Seine-Saint-Denis : des personnels éducatifs publient une lettre poignante après le meurtre de deux élèves en deux mois

Les enseignants du lycée d'Alembert d'Aubervilliers ont exercé leur droit de retrait lundi et mardi. Ils réclament des moyens pour "assurer la sécurité et l'éducation des élèves".

Au lycée d\'Alembert d\'Aubervilliers (Seine-Saint-Denis), deux élèves sont morts en deux mois. 
Au lycée d'Alembert d'Aubervilliers (Seine-Saint-Denis), deux élèves sont morts en deux mois.  (GOOGLE STREET VIEW)
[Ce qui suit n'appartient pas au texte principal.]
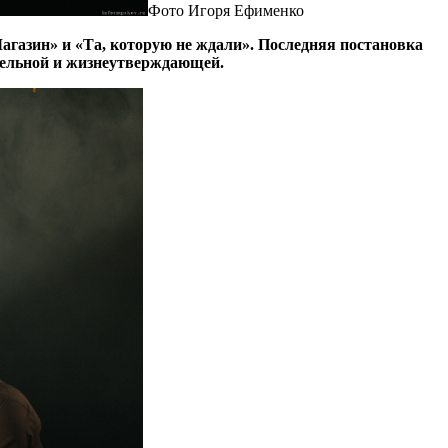
Фото Игоря Ефименко
агазин» и «Та, которую не ждали». Последняя постановка
ательной и жизнеутверждающей.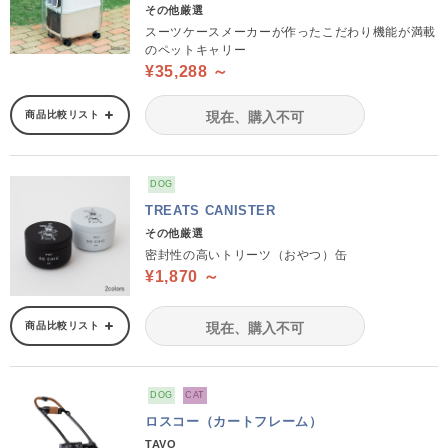
その他厳選
スーツケースメーカーが作ったこだわり機能が満載
のペットキャリー
¥35,288 ～
商品比較リスト
現在、購入不可
DOG
TREATS CANISTER
その他厳選
密封性の高いトリーツ（おやつ）缶
¥1,870 ～
商品比較リスト
現在、購入不可
DOG
CAT
ロスコー（カートフレーム）
TAVO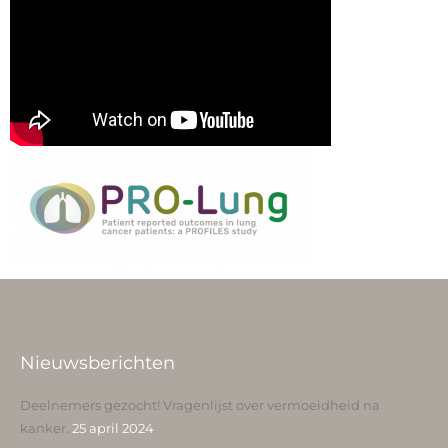
Nieuwsberichten
Deelnemers gezocht! Vragenlijst over vermoeidheid na
kanker.
25 april 2024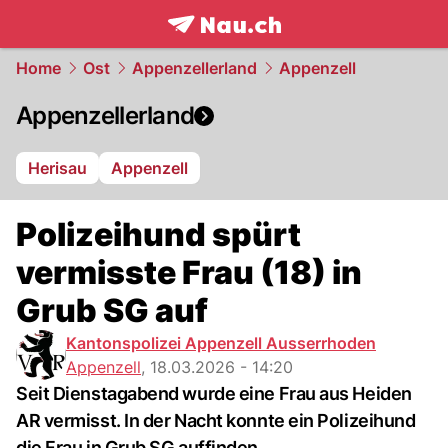
frontpage.
NAU.ch
Home
Ost
Appenzellerland
Appenzell
Appenzellerland
Herisau
Appenzell
Polizeihund spürt
vermisste Frau (18) in
Grub SG auf
Kantonspolizei Appenzell Ausserrhoden
Appenzell
,
18.03.2026 - 14:20
Seit Dienstagabend wurde eine Frau aus Heiden
AR vermisst. In der Nacht konnte ein Polizeihund
die Frau in Grub SG auffinden.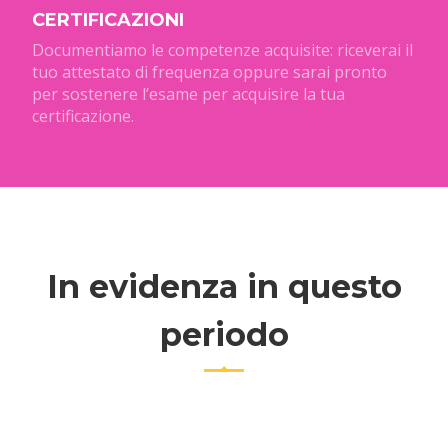
CERTIFICAZIONI
Documentiamo le competenze acquisite: riceverai il
tuo attestato di frequenza oppure sarai pronto
per sostenere l’esame per acquisire la tua
certificazione.
In evidenza in questo
periodo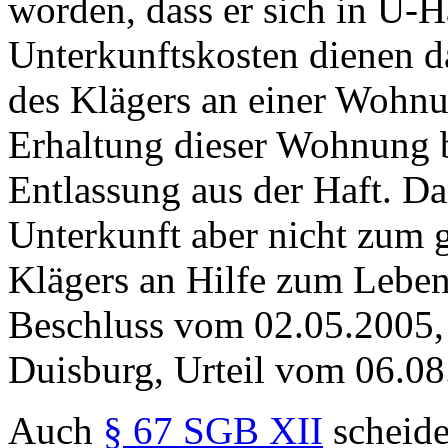
worden, dass er sich in U-Ha
Unterkunftskosten dienen d
des Klägers an einer Wohnu
Erhaltung dieser Wohnung b
Entlassung aus der Haft. D
Unterkunft aber nicht zum 
Klägers an Hilfe zum Leben
Beschluss vom 02.05.2005,
Duisburg, Urteil vom 06.0
Auch
§ 67 SGB XII
scheide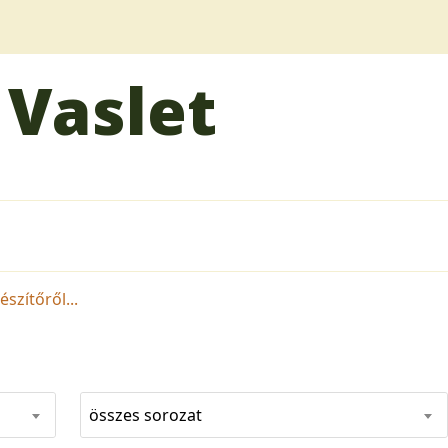
 Vaslet
szítőről...
összes sorozat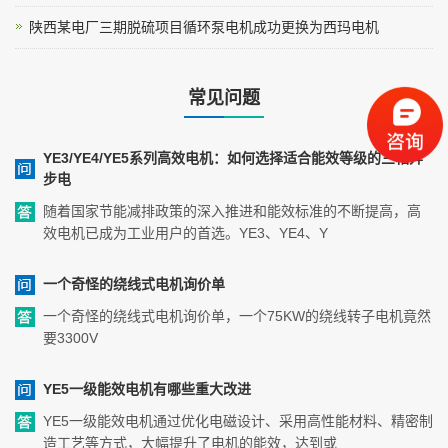
陕西某电厂三期脱硫项目循环泵电机成功更换为西玛电机
常见问题
YE3/YE4/YE5系列高效电机：如何选择适合能效等级的三相异
步电
随着国家节能减排政策的深入推进和能效标准的不断提高，高
效电机已成为工业用户的首选。YE3、YE4、Y
一个奇怪的绕线式电机询价单
一个奇怪的绕线式电机询价单，一个75KW的绕线转子电机竟然
要3300V
YE5一级能效电机有哪些重大改进
YE5一级能效电机通过优化电磁设计、采用高性能材料、精密制
造工艺等方式，大幅提升了电机的能效，达到或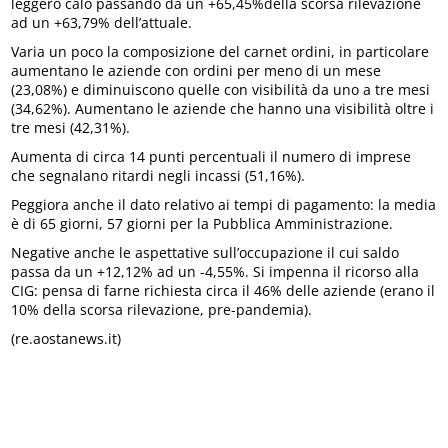
leggero calo passando da un +65,45%della scorsa rilevazione
ad un +63,79% dell’attuale.
Varia un poco la composizione del carnet ordini, in particolare
aumentano le aziende con ordini per meno di un mese
(23,08%) e diminuiscono quelle con visibilità da uno a tre mesi
(34,62%). Aumentano le aziende che hanno una visibilità oltre i
tre mesi (42,31%).
Aumenta di circa 14 punti percentuali il numero di imprese
che segnalano ritardi negli incassi (51,16%).
Peggiora anche il dato relativo ai tempi di pagamento: la media
è di 65 giorni, 57 giorni per la Pubblica Amministrazione.
Negative anche le aspettative sull’occupazione il cui saldo
passa da un +12,12% ad un -4,55%. Si impenna il ricorso alla
CIG: pensa di farne richiesta circa il 46% delle aziende (erano il
10% della scorsa rilevazione, pre-pandemia).
(re.aostanews.it)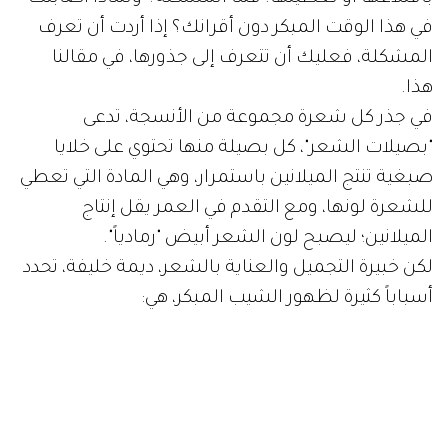
في هذا الوقت المبكر دون أقرانك؟ إذا أردت أن تعرف
المشكلة، فعليك أن تتعرف إلى جذورها، في مقالنا
هذا.
في جذر كل شعرة مجموعة من الأنسجة، تدعى
"بصيلات الشعر"، كل بصيلة منها تحتوي على خلايا
صبغية تنتج الميلانين باستمرار، وهي المادة التي تعطي
للشعرة لونها، ومع التقدم في العمر يقل إنتاج
الميلانين؛ ليصبح لون الشعر أبيض "رمادياً".
لكن خبيرة التجميل والعناية بالشعر، ديمة خليفة، تحدد
أسباباً كثيرة لظهور الشيب المبكر، هي: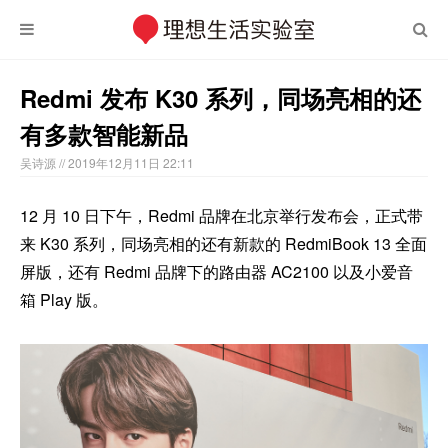
Redmi 发布 K30 系列，同场亮相的还
有多款智能新品
吴诗源
// 2019年12月11日 22:11
12 月 10 日下午，Redmi 品牌在北京举行发布会，正式带
来 K30 系列，同场亮相的还有新款的 RedmiBook 13 全面
屏版，还有 Redmi 品牌下的路由器 AC2100 以及小爱音
箱 Play 版。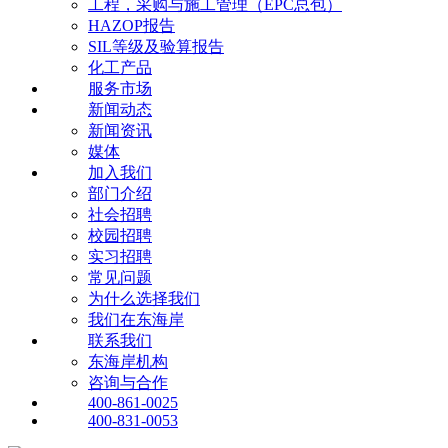
工程，采购与施工管理（EPC总包）
HAZOP报告
SIL等级及验算报告
化工产品
服务市场
新闻动态
新闻资讯
媒体
加入我们
部门介绍
社会招聘
校园招聘
实习招聘
常见问题
为什么选择我们
我们在东海岸
联系我们
东海岸机构
咨询与合作
400-861-0025
400-831-0053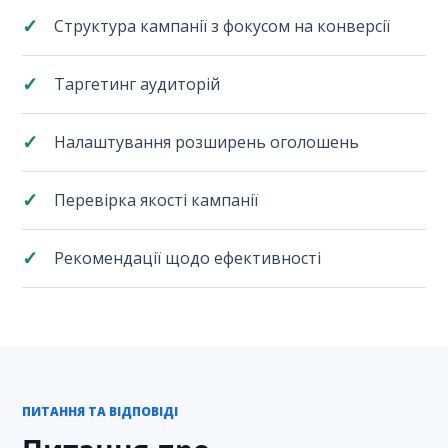
Структура кампанії з фокусом на конверсії
Таргетинг аудиторій
Налаштування розширень оголошень
Перевірка якості кампанії
Рекомендації щодо ефективності
ПИТАННЯ ТА ВІДПОВІДІ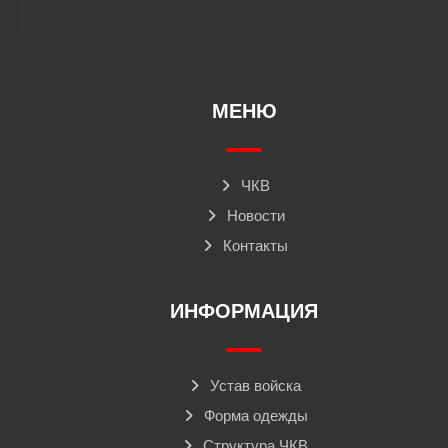
МЕНЮ
ЧКВ
Новости
Контакты
ИНФОРМАЦИЯ
Устав войска
Форма одежды
Структура ЧКВ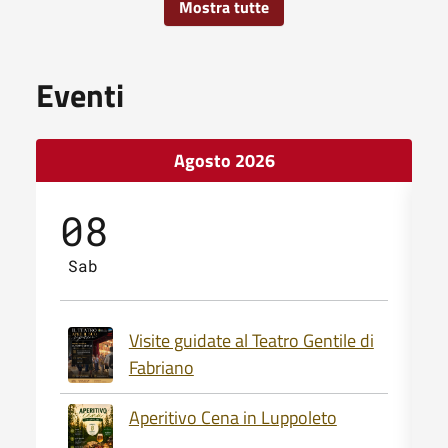
Mostra tutte
Eventi
Agosto 2026
08
Sab
Visite guidate al Teatro Gentile di
Fabriano
Aperitivo Cena in Luppoleto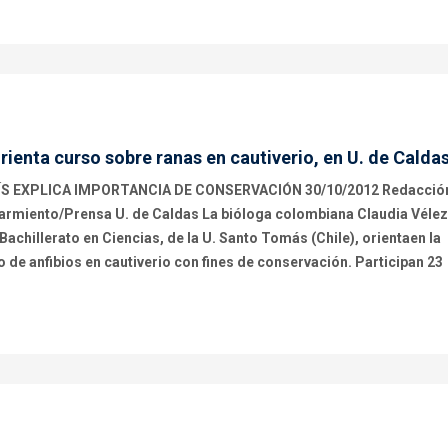
rienta curso sobre ranas en cautiverio, en U. de Calda
S EXPLICA IMPORTANCIA DE CONSERVACIÓN 30/10/2012 Redacció
armiento/Prensa U. de Caldas La bióloga colombiana Claudia Vélez
chillerato en Ciencias, de la U. Santo Tomás (Chile), orientaen la
de anfibios en cautiverio con fines de conservación. Participan 23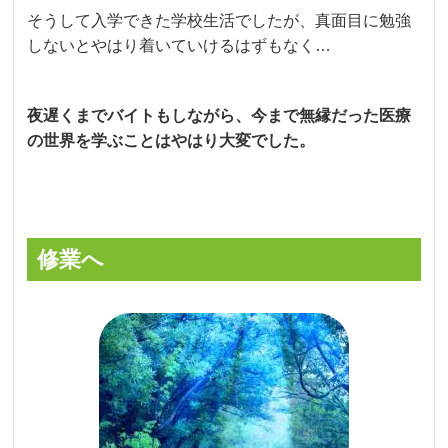
そうして入学できた学校生活でしたが、真面目に勉強
しないとやはり着いていけるはずもなく…
夜遅くまでバイトもしながら、今まで無縁だった医療
の世界を学ぶことはやはり大変でした。
修業へ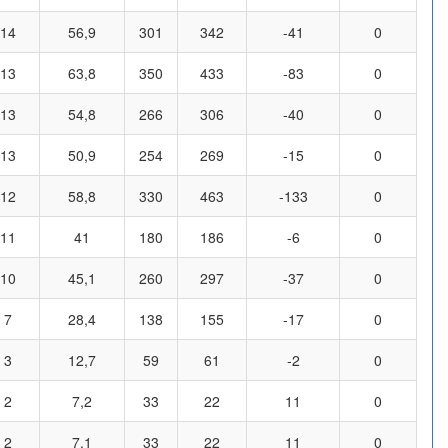
14
56,9
301
342
-41
0
13
63,8
350
433
-83
0
13
54,8
266
306
-40
0
13
50,9
254
269
-15
0
12
58,8
330
463
-133
0
11
41
180
186
-6
0
10
45,1
260
297
-37
0
7
28,4
138
155
-17
0
3
12,7
59
61
-2
0
2
7,2
33
22
11
0
2
7,1
33
22
11
0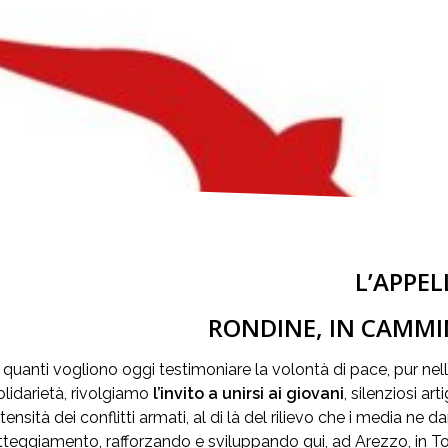
L’APPE
RONDINE, IN CAMMI
 quanti vogliono oggi testimoniare la volontà di pace, pur nel
olidarietà, rivolgiamo
l’invito a unirsi ai giovani
, silenziosi ar
ntensità dei conflitti armati, al di là del rilievo che i media n
tteggiamento, rafforzando e sviluppando qui, ad Arezzo, in Tos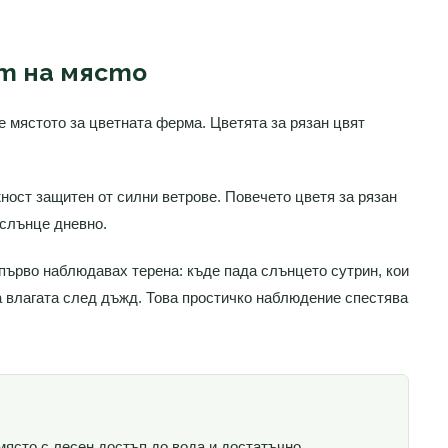
т на място
е мястото за цветната ферма. Цветята за рязан цвят
ност защитен от силни ветрове. Повечето цветя за рязан
 слънце дневно.
първо наблюдавах терена: къде пада слънцето сутрин, кои
а влагата след дъжд. Това простичко наблюдение спестява
място с лесен достъп до вода и достатъчно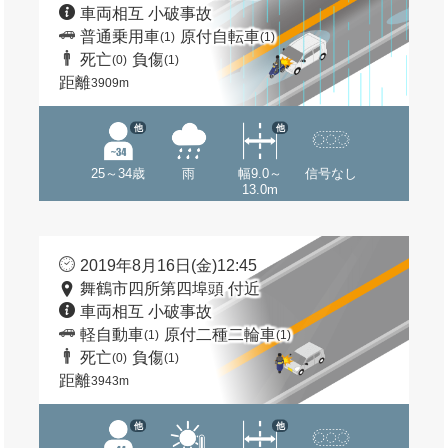
車両相互 小破事故
普通乗用車
原付自転車
(1)
(1)
死亡
負傷
(0)
(1)
距離
3909m
他
他
25～34歳
雨
幅9.0～
信号なし
13.0m
2019年8月16日(金)12:45
舞鶴市四所第四埠頭 付近
車両相互 小破事故
軽自動車
原付二種二輪車
(1)
(1)
死亡
負傷
(0)
(1)
距離
3943m
他
他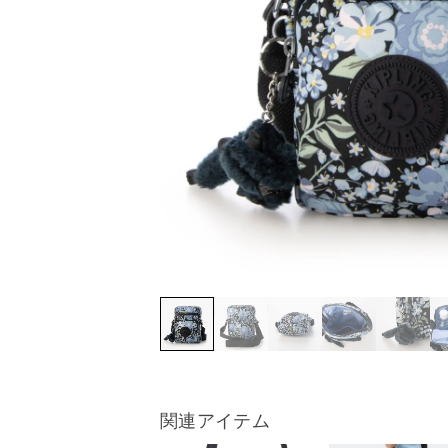
関連アイテム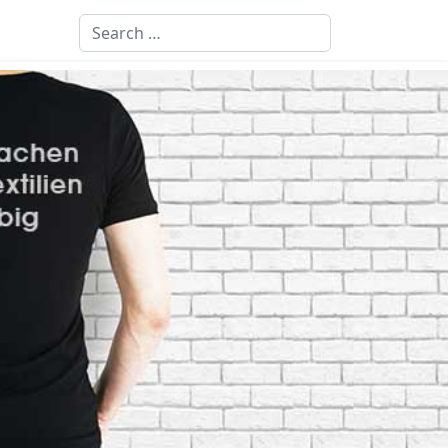
Search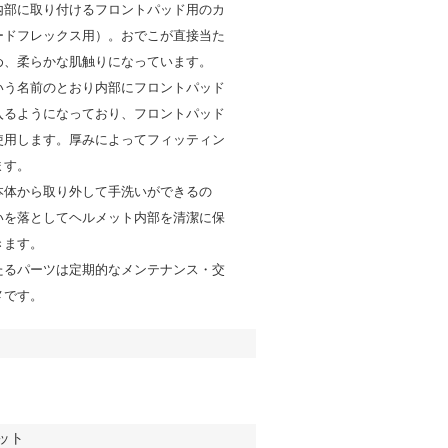
内部に取り付けるフロントパッド用のカ
ードフレックス用）。おでこが直接当た
め、柔らかな肌触りになっています。
いう名前のとおり内部にフロントパッド
入るようになっており、フロントパッド
使用します。厚みによってフィッティン
ます。
本体から取り外して手洗いができるの
いを落としてヘルメット内部を清潔に保
きます。
たるパーツは定期的なメンテナンス・交
メです。
ット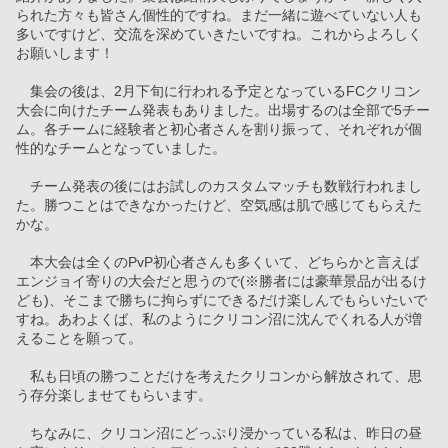
られた方々も皆さん個性的ですね。まだ一緒に遊べていない人も
多いですけど、交流を深めていきたいですね。これからよろしく
お願いします！
　集会の後は、2月下旬に行われる予定となっているFCクリコン
大会に向けたチーム発表もありました。出場するのは全部で5チー
ム。各チームに経験者と初心者さんを割り振って、それぞれが個
性的なチームとなっていました。
　チーム発表の後にはお試しのカスタムマッチも数戦行われまし
た。勝つことはできなかったけど、空気感は肌で感じてもらえた
かな。
　本大会は全くのPvP初心者さんも多くいて、どちらかと言えば
エンジョイ寄りの大会だと思うので(※勝者には豪華景品が出るけ
ども)、そこまで勝ちに拘らずにできるだけ楽しんでもらいたいで
すね。あわよくば、私のようにクリコン沼に沈んでくれる人が増
えることを願って。
　私も日頃の勝つことだけを考えたクリコンから解放されて、思
う存分楽しませてもらいます。
　ちなみに、クリコン沼にどっぷり浸かっている私は、昨日の昼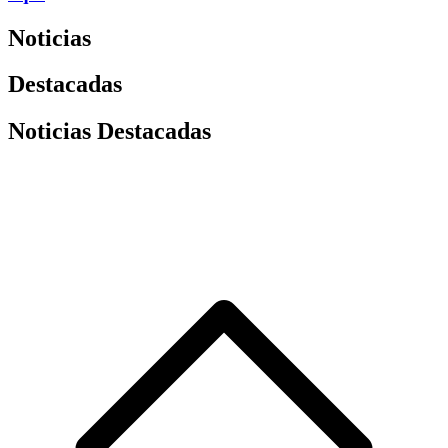
Noticias
Destacadas
Noticias Destacadas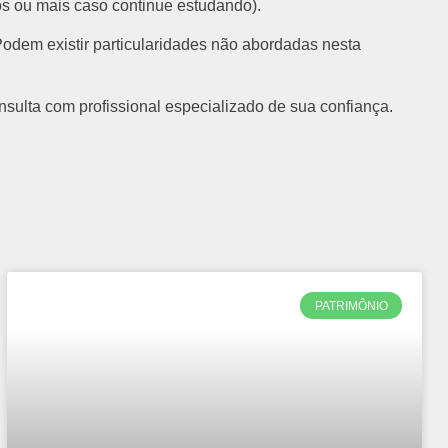
os ou mais caso continue estudando).
odem existir particularidades não abordadas nesta
onsulta com profissional especializado de sua confiança.
PATRIMÔNIO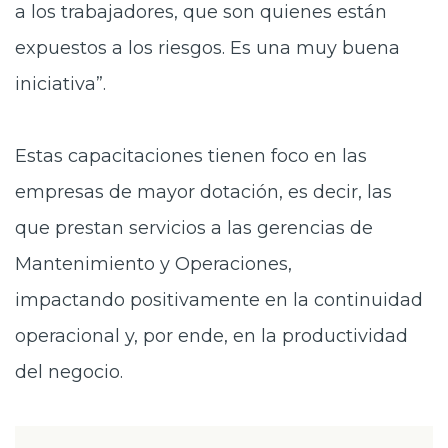
a los trabajadores, que son quienes están
expuestos a los riesgos. Es una muy buena
iniciativa”.
Estas
capacitaciones tienen foco en las
empresas de mayor dotación, es decir, las
que prestan servicios a las gerencias de
Mantenimiento y Operaciones,
impactando positivamente en la continuidad
operacional y, por ende, en la productividad
del negocio.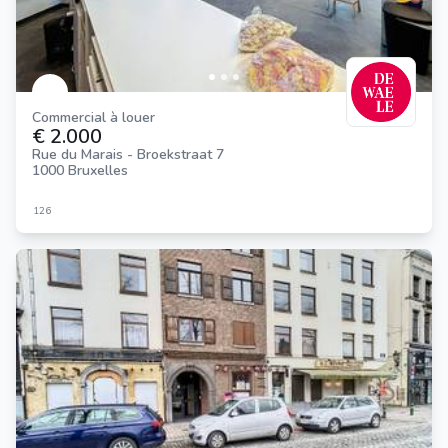
Commercial à louer
€ 2.000
Rue du Marais - Broekstraat 7
1000 Bruxelles
126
"Deux morts en deux mois, que fait l'Etat ?" Sous le choc après le meurtre de deux élèves, une centaine de parents et d'enseignants se sont rassemblés, mercredi 28 novembre au soir, devant le lycée d'Alembert d'Aubervilliers (Seine-Saint-Denis). "Ces deux morts ne sont que les versants les plus dramatiques de la violence quotidienne que subissent nos élèves", a déclaré un représentant des personnels, sur le parvis de ce lycée professionnel.

Dans une lettre poignante, les personnels du lycée d'Alembert expliquent : "Jour après jour, nous recevons le récit d'agressions, de menaces, de violences dont ils sont les victimes." Des agressions, récurrentes, qu'ils détaillent dans la suite du courrier. "On nous répond que l'école n'a souvent rien à voir avec cette situation, que ces actes n'ont pas lieu dans l'établissement. (...) Nous ne supportons plus ce fatalisme", poursuivent-ils. 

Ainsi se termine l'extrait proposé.